Anne lamented to the class about what a bitch the act of writing actually is. People say they want to do it, but in the same breath confess they find they are simply too busy. I like every other writer can relate to this. It is sometimes almost impossible to call a time out, quiet the chattering mind and ponder what is there to write about. Then once you do grasp an idea, it seems unthinkable to wrangle yourself into a chair and jot out a few paragraphs about a memory or conversation that left an impression on you (especially now that summer is finally here). And then edit the work so it’s actually fit for human consumption? Boring and (precious) time consuming. This process feels quite like a story Anne shared about taking guitar lessons with her boyfriend Neal: at some point during class, they felt as if they were strung out on heroin because they couldn’t get their fingers to do what they want them to do. She likens learning to write to learning to play guitar- note by note, chord by chord. A passage from Bird by Bird illustrates this approach perfectly:
“Thirty years ago my older brother, who was ten years old at the time, was trying to get a report on birds written that he’d had three months to write, which was due the next day. We were out at our family cabin in Bolinas, and he was at the kitchen table close to tears, surrounded by binder paper and pencils and unopened books on birds , immobilized by the hugeness of the task ahead. Then my father sat down beside him, put his arm around my brother’s shoulder, and said “Bird by bird, buddy. Just take it bird by bird.”

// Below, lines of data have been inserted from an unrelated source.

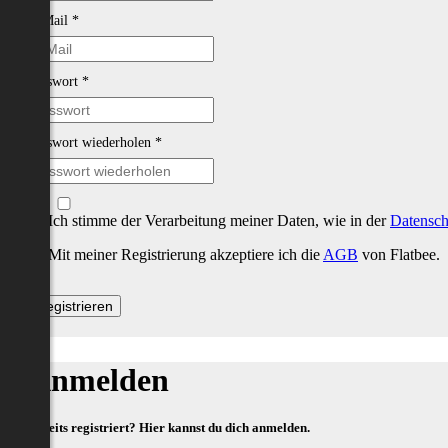
E-Mail
*
Passwort
*
Passwort wiederholen
*
Ich stimme der Verarbeitung meiner Daten, wie in der
Datensch
Mit meiner Registrierung akzeptiere ich die
AGB
von Flatbee.
Anmelden
Bereits registriert? Hier kannst du dich anmelden.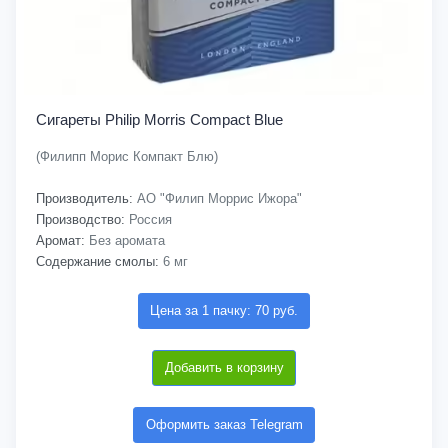
Сигареты Philip Morris Compact Blue
(Филипп Морис Компакт Блю)
Производитель:
АО "Филип Моррис Ижора"
Производство:
Россия
Аромат:
Без аромата
Содержание смолы:
6 мг
Цена за 1 пачку: 70 руб.
Добавить в корзину
Оформить заказ Telegram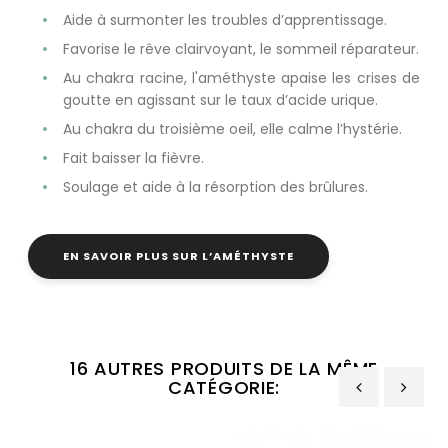
Aide à surmonter les troubles d’apprentissage.
Favorise le rêve clairvoyant, le sommeil réparateur.
Au chakra racine, l'améthyste apaise les crises de
goutte en agissant sur le taux d’acide urique.
Au chakra du troisième oeil, elle calme l’hystérie.
Fait baisser la fièvre.
Soulage et aide à la résorption des brûlures.
EN SAVOIR PLUS SUR L’AMÉTHYSTE
16 AUTRES PRODUITS DE LA MÊME
CATÉGORIE:
‹
›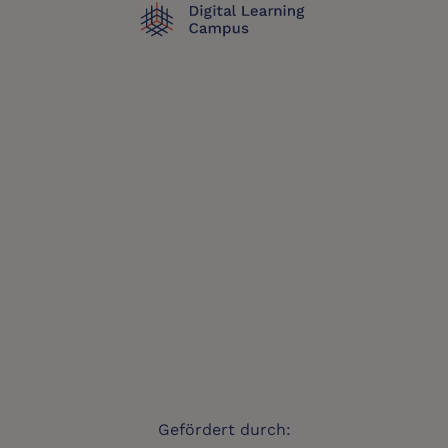
Gefördert durch: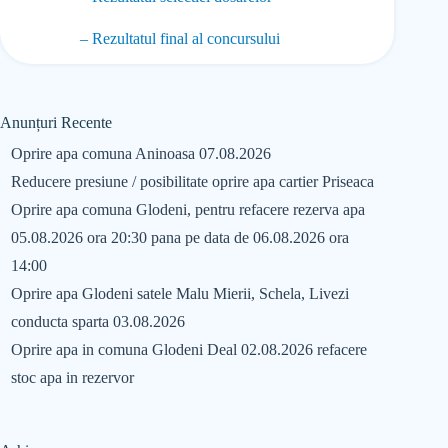
– Rezultatul final al concursului
Anunțuri Recente
Oprire apa comuna Aninoasa 07.08.2026
Reducere presiune / posibilitate oprire apa cartier Priseaca
Oprire apa comuna Glodeni, pentru refacere rezerva apa
05.08.2026 ora 20:30 pana pe data de 06.08.2026 ora
14:00
Oprire apa Glodeni satele Malu Mierii, Schela, Livezi
conducta sparta 03.08.2026
Oprire apa in comuna Glodeni Deal 02.08.2026 refacere
stoc apa in rezervor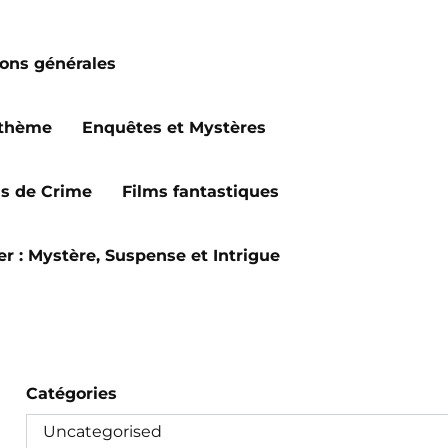
ions générales
 thème
Enquêtes et Mystères
ms de Crime
Films fantastiques
ler : Mystère, Suspense et Intrigue
Catégories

So when I find myself wondering why I invest so much into writing stuff that let’s face it, so few people read or care about, I reflect back on what Anne Lamott had to say about those feelings. How she reminded us that if we are supposed to be writing and don’t get back to it, it will break our hearts later and fill us with regret. How she suggested that when we feel ready to throw in the towel, to find solace in the words of the great author E.L. Doctorow: “Writing is like driving a car at night. You never see further than the headlights, but you can make the whole trip that way.” I would also add that to me, finishing a piece of writing like this one often feels like finally falling asleep after hours of lying in bed wide awake. It takes forever, is often unintentionally thought provoking and sometimes frustrating, but the long-awaited result is deeply comforting and satisfying. Which is exactly why I can’t wait to do it all over again.